* _WHAT IS REQUIRED_
Look through the data below. Show each line where the string "This" occurs.

* _DATA SHOWN_
*** Block opens ***

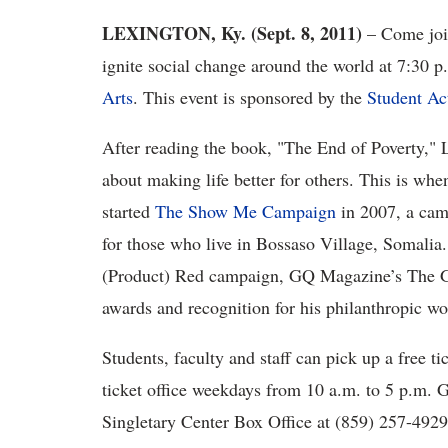
LEXINGTON, Ky. (Sept. 8, 2011)
– Come join
ignite social change around the world at 7:30 p
Arts
. This event is sponsored by the
Student Ac
After reading the book, "The End of Poverty," 
about making life better for others. This is wh
started
The Show Me Campaign
in 2007, a camp
for those who live in Bossaso Village, Somalia.
(Product) Red campaign, GQ Magazine’s The 
awards and recognition for his philanthropic wo
Students, faculty and staff can pick up a free t
ticket office weekdays from 10 a.m. to 5 p.m. G
Singletary Center Box Office at (859) 257-492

*** Block closes ***

* _TASK OUTPUT_
. This event is sponsored by the
about making life better for others. This is wh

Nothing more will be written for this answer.